Bogus “service” personnel are another source of rogue devices installed at retail locations to capture cardholder data, Leach said. “We are seeing a tremendous rise of fraud from [people impersonating] ‘service providers’ who come into retail operations to interfere with payment terminals,” he said.
In some cases, criminals claiming to represent a card-services provider have installed card-skimming devices in broad daylight, leaving behind bogus business cards and thick “instruction manuals” that fooled business owners and employees, Leach said.

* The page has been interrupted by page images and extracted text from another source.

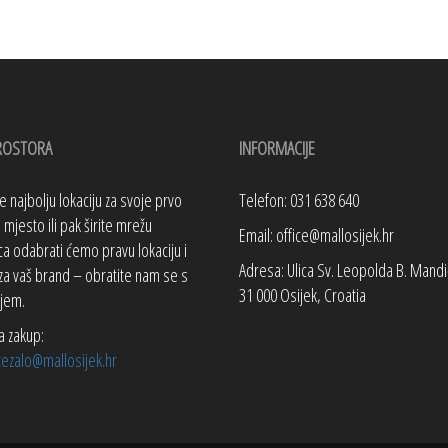
ROSTORA
INFORMACIJE
te najbolju lokaciju za svoje prvo
Telefon: 031 638 640
mjesto ili pak širite mrežu
Email: office@mallosijek.hr
a odabrati ćemo pravu lokaciju i
Adresa: Ulica Sv. Leopolda B. Mandi
za vaš brand – obratite nam se s
31 000 Osijek, Croatia
jem.
a zakup:
tezalo@mallosijek.hr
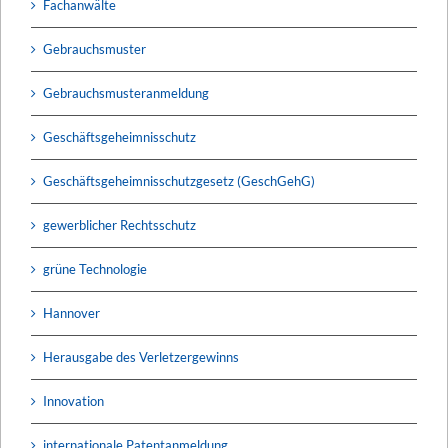
Fachanwälte
Gebrauchsmuster
Gebrauchsmusteranmeldung
Geschäftsgeheimnisschutz
Geschäftsgeheimnisschutzgesetz (GeschGehG)
gewerblicher Rechtsschutz
grüne Technologie
Hannover
Herausgabe des Verletzergewinns
Innovation
internationale Patentanmeldung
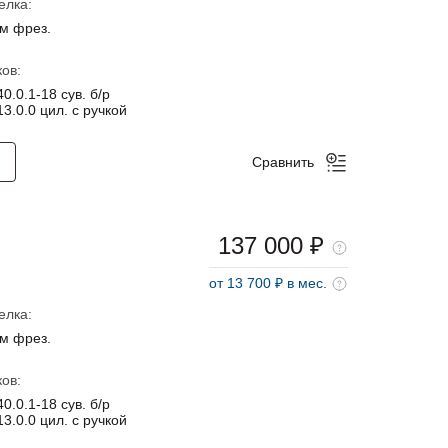
елка:
м фрез.
ов:
0.0.1-18 сув. б/р
3.0.0 цил. с ручкой
Сравнить
137 000 ₽
от 13 700 ₽ в мес.
елка:
м фрез.
ов:
0.0.1-18 сув. б/р
3.0.0 цил. с ручкой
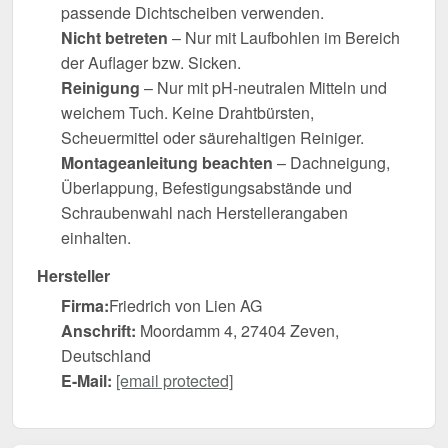
passende Dichtscheiben verwenden.
Nicht betreten
– Nur mit Laufbohlen im Bereich
der Auflager bzw. Sicken.
Reinigung
– Nur mit pH-neutralen Mitteln und
weichem Tuch. Keine Drahtbürsten,
Scheuermittel oder säurehaltigen Reiniger.
Montageanleitung beachten
– Dachneigung,
Überlappung, Befestigungsabstände und
Schraubenwahl nach Herstellerangaben
einhalten.
Hersteller
Firma:
Friedrich von Lien AG
Anschrift:
Moordamm 4, 27404 Zeven,
Deutschland
E-Mail:
[email protected]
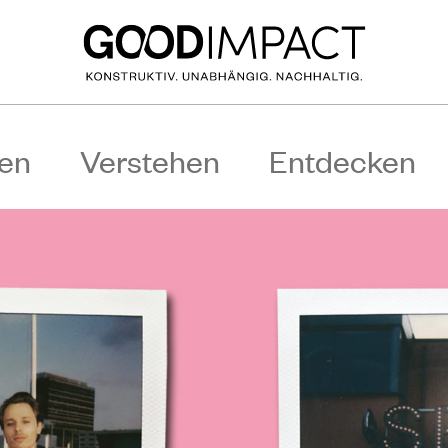
en
Verstehen
Entdecken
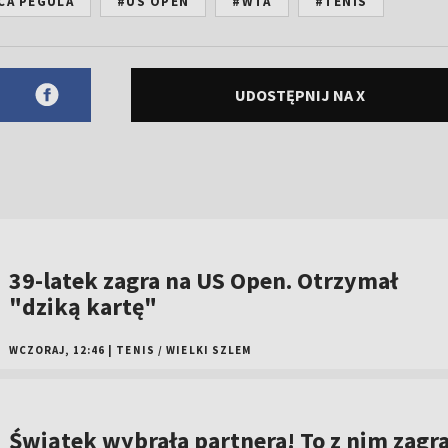
CA PEGULA
#US OPEN
#WTA
#TENIS
UDOSTĘPNIJ NA X
39-latek zagra na US Open. Otrzymał
"dziką kartę"
WCZORAJ, 12:46
|
TENIS
/
WIELKI SZLEM
Świątek wybrała partnera! To z nim zagr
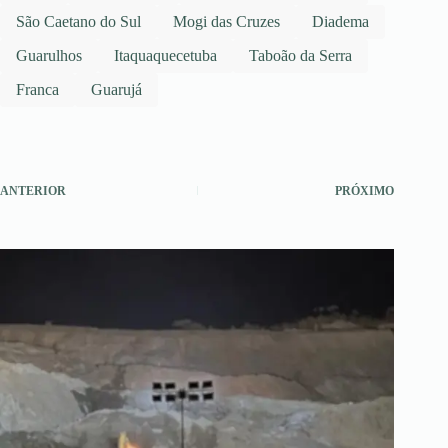
São Caetano do Sul
Mogi das Cruzes
Diadema
Guarulhos
Itaquaquecetuba
Taboão da Serra
Franca
Guarujá
ANTERIOR
PRÓXIMO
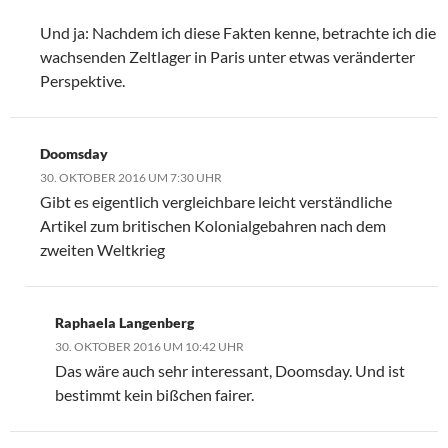
Und ja: Nachdem ich diese Fakten kenne, betrachte ich die
wachsenden Zeltlager in Paris unter etwas veränderter
Perspektive.
Doomsday
30. OKTOBER 2016 UM 7:30 UHR
Gibt es eigentlich vergleichbare leicht verständliche
Artikel zum britischen Kolonialgebahren nach dem
zweiten Weltkrieg
Raphaela Langenberg
30. OKTOBER 2016 UM 10:42 UHR
Das wäre auch sehr interessant, Doomsday. Und ist
bestimmt kein bißchen fairer.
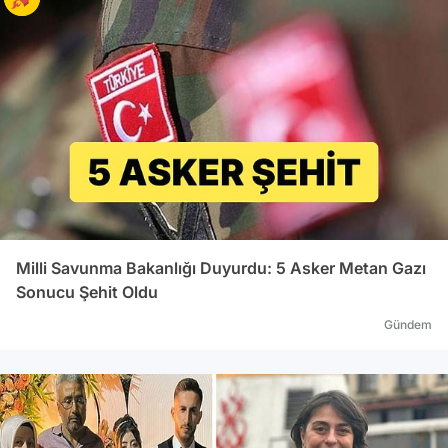
Milli Savunma Bakanlığı Duyurdu: 5 Asker Metan Gazı
Sonucu Şehit Oldu
Gündem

To prevent such attacks, merchants should not admit any unverified service personnel and keep an inventory of the correct serial numbers of payment terminals handy and train personnel to monitor point-of-sale equipment, including cables leading to and from the terminals, for any changes, he said. “Employees should know the legitimate stickers, devices and cables and make managers aware of any changes they see,” Leach advised, adding it also would be wise to conduct background checks on employees, wherever possible, to help ensure they are not likely to cooperate with crooks to install bogus equipment.
Some Threats Not Obvious
Merchants also should ensure there is a “safe” process in place for employees to report suspicious internal activities. “Many staff members can be targeted [by crooks] with threats and bribery, and while most internal threats happen at the manager or senior-management level, detection usually occurs through a lower-level [employee],” so it is critical that employees feel secure in reporting suspicious activities, Leach said.

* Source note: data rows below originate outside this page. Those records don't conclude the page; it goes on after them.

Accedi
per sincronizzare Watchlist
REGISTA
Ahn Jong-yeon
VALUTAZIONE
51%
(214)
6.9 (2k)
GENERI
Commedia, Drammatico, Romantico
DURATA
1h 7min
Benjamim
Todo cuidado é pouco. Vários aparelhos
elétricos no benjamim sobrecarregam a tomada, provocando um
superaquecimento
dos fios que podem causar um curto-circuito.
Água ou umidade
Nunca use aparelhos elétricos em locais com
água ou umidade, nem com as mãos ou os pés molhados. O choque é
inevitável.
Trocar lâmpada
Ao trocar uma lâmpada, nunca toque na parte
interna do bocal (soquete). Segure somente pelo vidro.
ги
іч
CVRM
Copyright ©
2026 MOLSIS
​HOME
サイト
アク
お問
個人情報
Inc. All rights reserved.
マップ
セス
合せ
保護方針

Telephone exchanges in shopping malls and Wi-Fi networks in heavy-traffic areas are another area of concern, Leach said. Crooks recently installed devices within telephone-network systems to capture cardholder data inside malls, he said.
“These are middleman attacks outside of a merchant’s direct control, but merchants should be aware that fraudsters can get into the walls of malls,” Leach said. Merchants may need help from third-party card-security firms to detect such telephone and network exposure, he added.
Unattended payment kiosks also are becoming vulnerable to crooks, which are discovering new ways to invade them.
“In malls where we are seeing more unattended kiosks with payment terminals, fraudsters are putting lines into the USB ports and compromising the firmware in order to capture card data,” Leach said, noting that providers should physically block access to such terminal data ports, where possible.